Business and Enterprise scripts have access to:

  • requestPriority: The browser-requested prioritization information in the request object. (e.g. “weight=192;exclusive=0;group=3;group-weight=127”)
  • city: City of the incoming request. (e.g. "Austin")
  • continent: Continent of the incoming request. (e.g. "NA")
  • httpProtocol: HTTP Protocol (e.g. "HTTP/2")
  • latitude: Latitude of the incoming request. (e.g. "30.27130")
  • longitude: Longitude of the incoming request. (e.g. "-97.74260")
  • postalCode: PostalCode of the incoming request. (e.g. "78701")
  • metroCode: MetroCode (DMA) of the incoming request. (e.g. "635")
  • region: If known, the ISO 3166-2 name for the first level region associated with the IP address of the incoming request. If not known, this is an empty string. (e.g. "Texas")
  • regionCode: If known, the ISO 3166-2 code for the first level region associated with the IP address of the incoming request. 1 If not known, this is an empty string. (e.g. "TX")
  • timezone: Timezone of the incoming request. (e.g. "America/Chicago")

Cloudflare features all plans can set on outbound requests:

  • cacheEverything:This option forces Cloudflare to cache the response for this request, regardless of what headers are seen on the response. This is equivalent to setting the page rule "Cache Level" (to "Cache Everything"). (e.g. true)
  • scrapeShield: Toggles ScrapeShield. (e.g. false)
  • polish: Sets Polish mode. The possible values are "lossy", "lossless" or "off". (e.g. lossless)
  • minify: Enables or disables AutoMinify for various file types. The value is an object containing Boolean fields for javascript, css, and html. (e.g. { javascript: true, css: true, html: false })
  • mirage: Disables Mirage for this request. When you specify this option, the value should always be false. (e.g. false)
  • apps: Disables Cloudflare Apps for this request. When you specify this option, the value should always be false. (e.g. false)
  • cacheTtl: This option forces Cloudflare to cache the response for this request, regardless of what headers are seen on the response. This is equivalent to setting two page rules: "Edge Cache TTL" and "Cache Level" (to "Cache Everything"). (e.g.300)
  • resolveOverride: Redirects the request to an alternate origin server. You can use this, for example, to implement load balancing across several origins. (
    • Note - For security reasons, the hostname set in resolveOverride must be proxied on the same Cloudflare zone of the incoming request. Otherwise, the setting is ignored. CNAME hosts are allowed, so to resolve to a host under a different domain or a DNS only domain first declare a CNAME record within your own zone’s DNS mapping to the external hostname, set proxy on Cloudflare, then set resolveOverride to point to that CNAME record.

Enterprise only:

  • cacheKey: A request's cache key is what determines if two requests are "the same" for caching purposes. If a request has the same cache key as some previous request, then we can serve the same cached response for both. (e.g. 'some-key')
  • cacheTtlByStatus: This option is a version of the cacheTtl feature which chooses a TTL based on the response's status code. If the response to this request has a status code that matches, Cloudflare will cache for the instructed time, and override cache instructives sent by the origin. (e.g. { "200-299": 86400, 404: 1, "500-599": 0 })

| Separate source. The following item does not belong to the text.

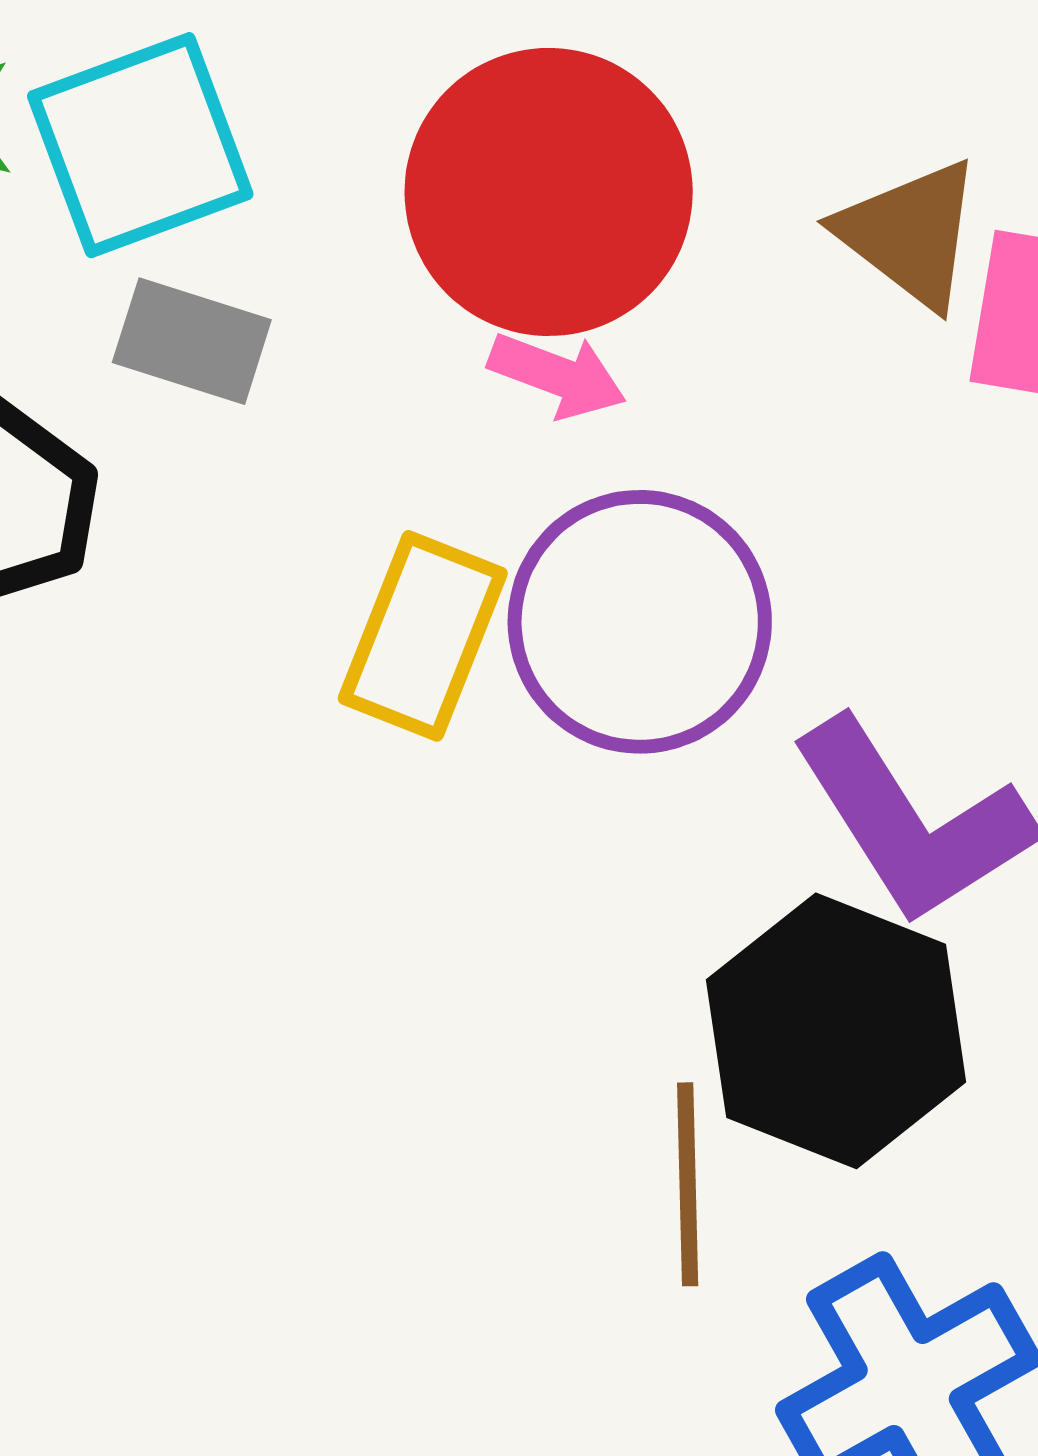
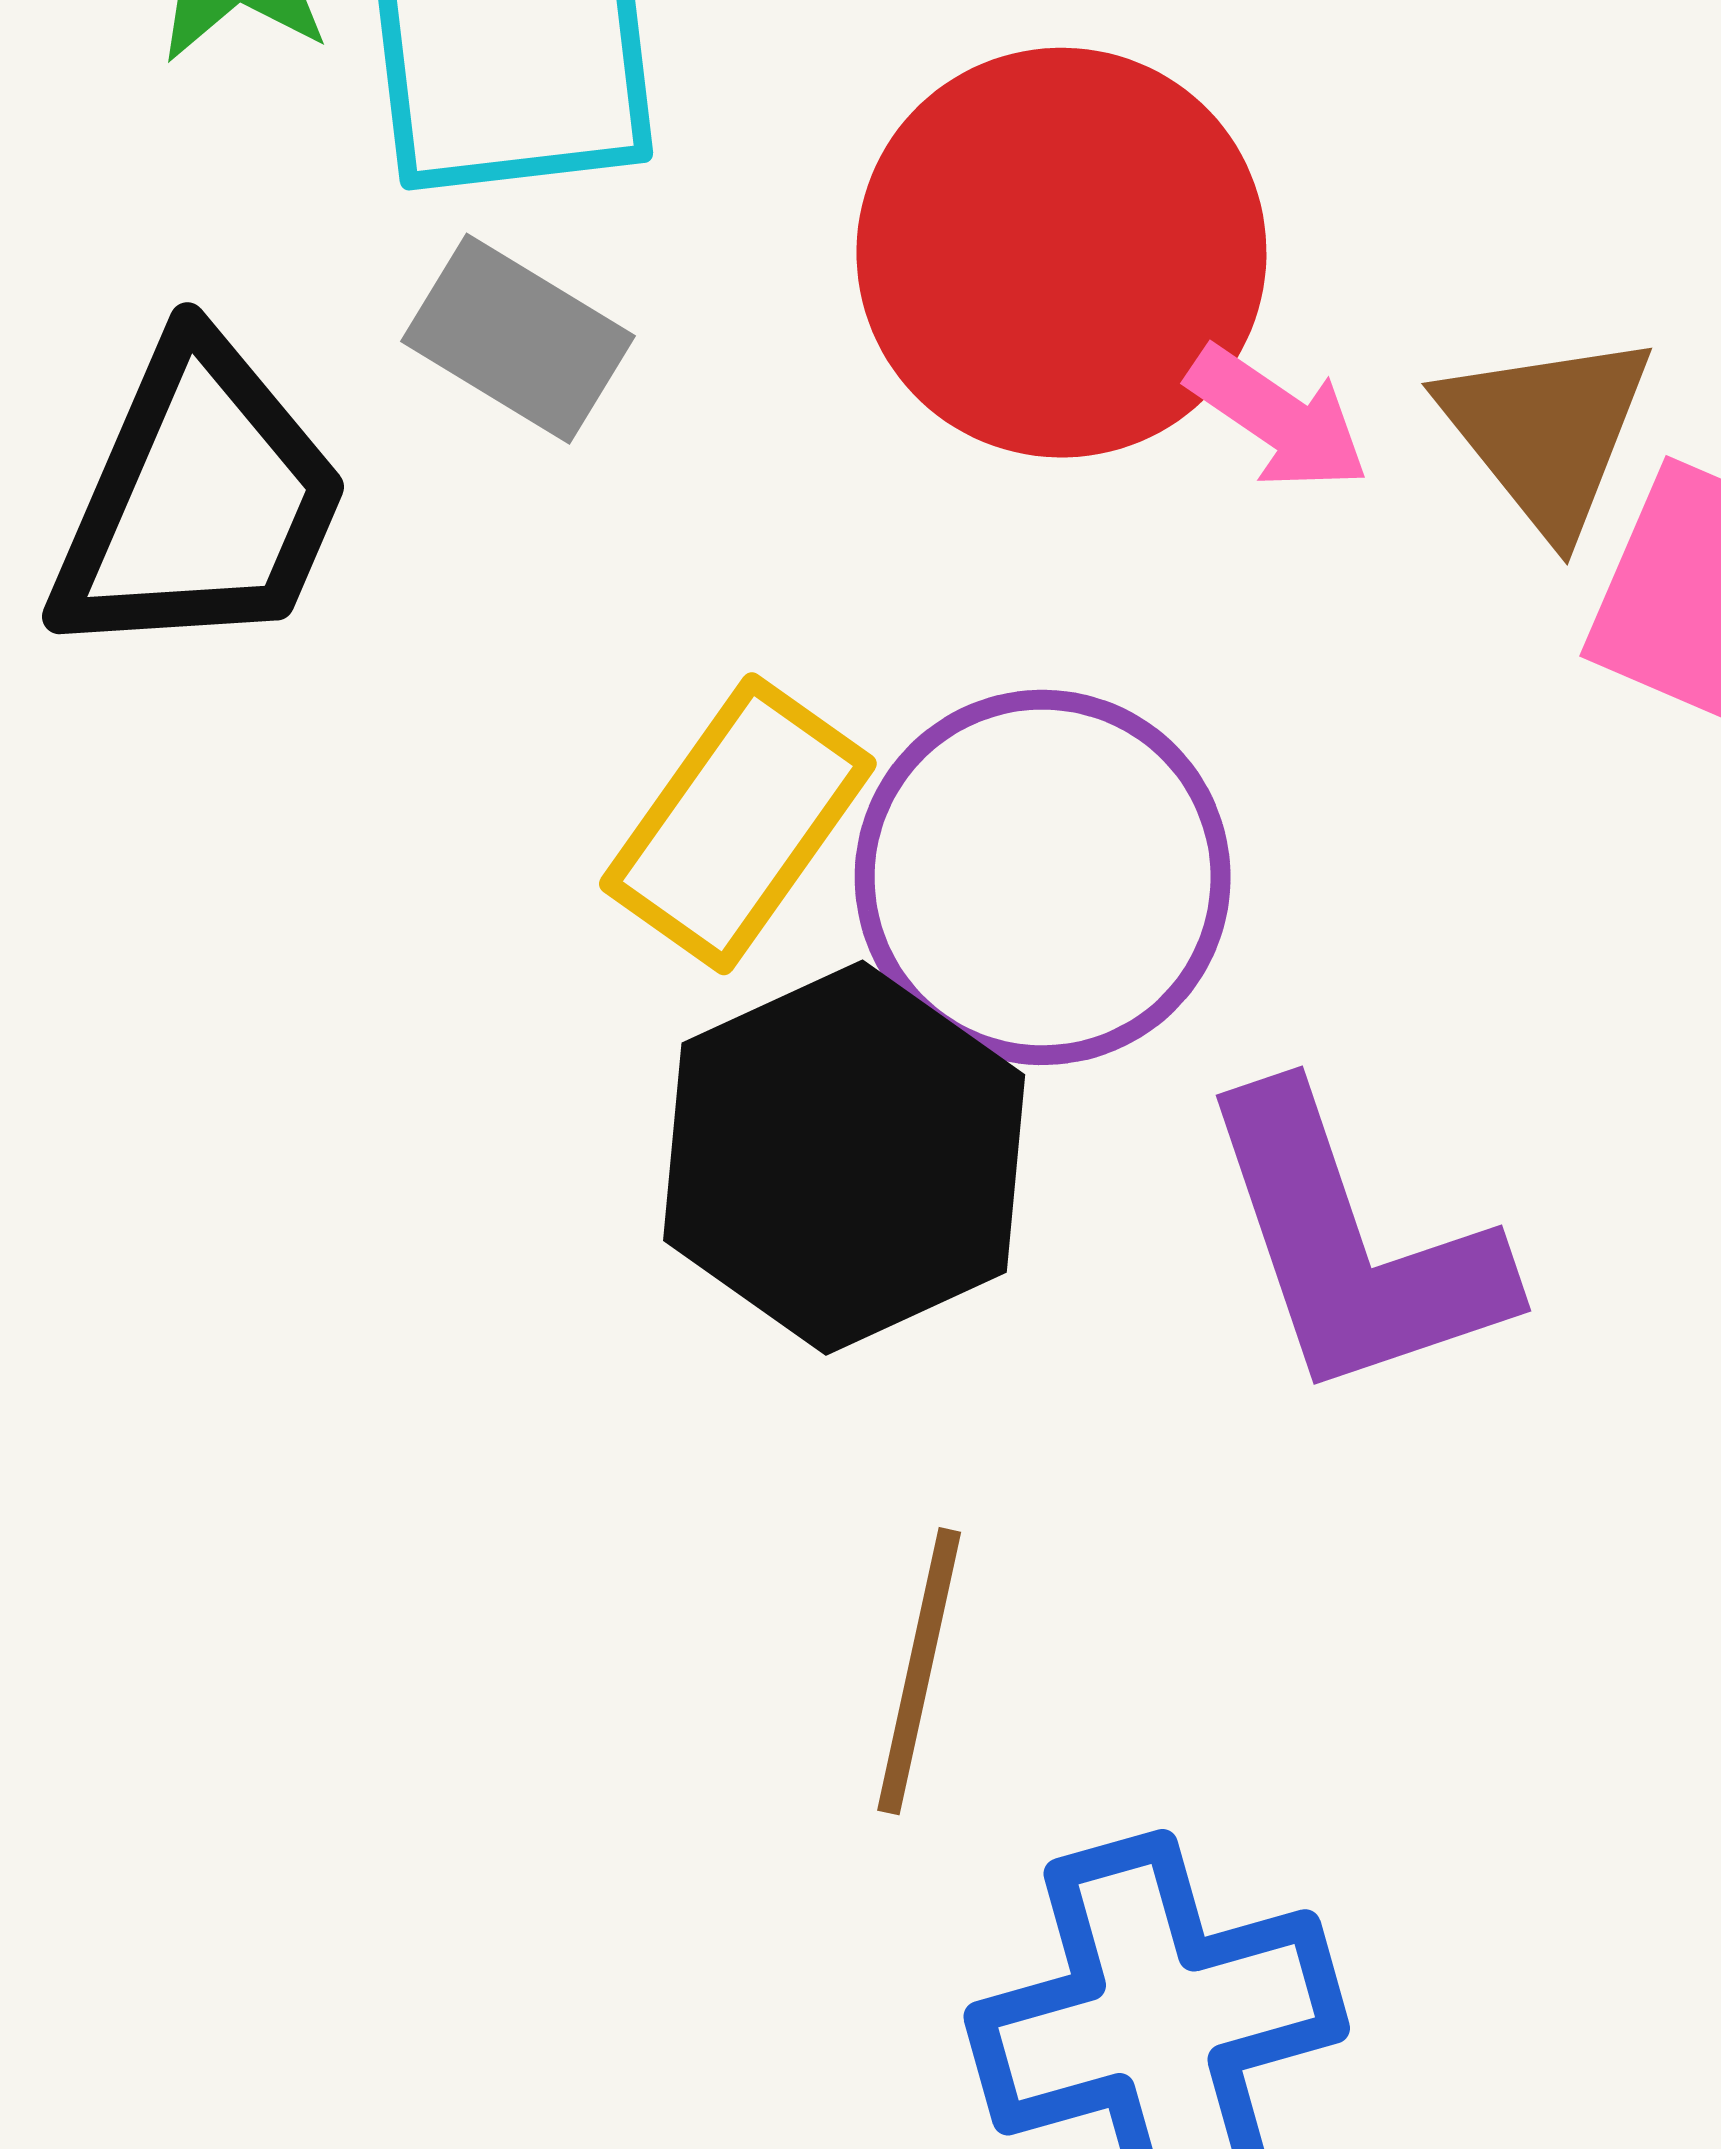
pink arrow: (557, 375) -> (1278, 418), moved
black hexagon: (836, 1031) -> (844, 1158), moved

A Workers script runs after Cloudflare security features, but before everything else. Therefore, a Workers script cannot affect the operation of security features (since they already finished), but it can affect other features, like Polish or ScrapeShield, or how Cloudflare caches the response.

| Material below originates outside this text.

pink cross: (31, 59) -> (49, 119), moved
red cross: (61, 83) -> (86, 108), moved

Updating the cf object is similar to modifying a request. You can add the cf object to a Request by passing a custom object to fetch. For examples on controlling cache settings see the template.

// Disable ScrapeShield for this request.
fetch(event.request, { cf: { scrapeShield: false } })

Note: Invalid or incorrectly-named settings in the cf object will be silently ignored. Be careful to test that you are getting the behavior you want.